Dina Pearlman is the perfect narrator, clear, and landing the jokes like she wrote them.
6 people found this helpful
I found this book fascinating in all sorts of ways but it needs an executive summary. Read the following and ask yourself what the author was thinking.
"The math here is straight forward because by deffiniton there are six point zero two times ten to the twenty third Avogadro's number of molecules in one mole of any substance and because five point four four times nine to the negative nine micro moles equals five point four four times ten to the negative fifteen moles of glucose. ..."

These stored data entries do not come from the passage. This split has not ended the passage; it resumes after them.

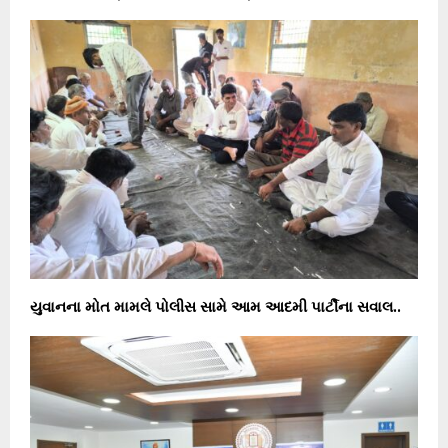
યુવાનના મોત મામલે પોલીસ સામે આમ આદમી પાર્ટીના સવાલ..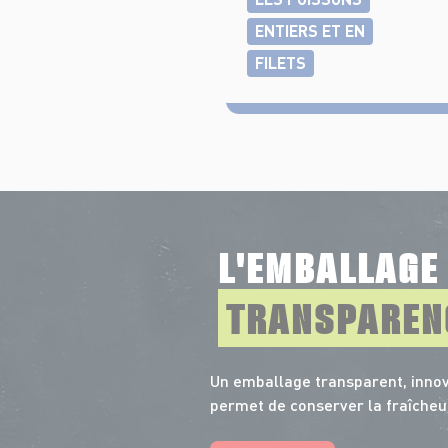
ENTIERS ET EN
FILETS
L'EMBALLAG
TRANSPAREN
Un emballage transparent, innov
permet de conserver la fraîcheu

It can go on like this for PAGES. Just put up with this because you can train youself to go intermitently catotonic and make sense out of it all. And very well worth it. Eventually I began to look forward to these epileptic fits as comic relief. In all seriousness I could not help but think this stuff verges on Nobel Prize territory.
I learned a lot of interesting things listening to this book. For instance, our brains are simply scaled up versions of the typical primate brain. However, the other great apes (a small subset set of all primates) are aberrants. They have big bodies but relatively small brains which led to some unfortunate conclussions. Speciffically, that our brains are aberrantly to big. Actually their brains are aberrantly small. The book is full of these sorts of observations.
1 person found this helpful
- Frantic Gonzalez
we are primates
we are all primates and our brains are not special, yet it is the technological changes that have made us remarkable. wow. love Herculano.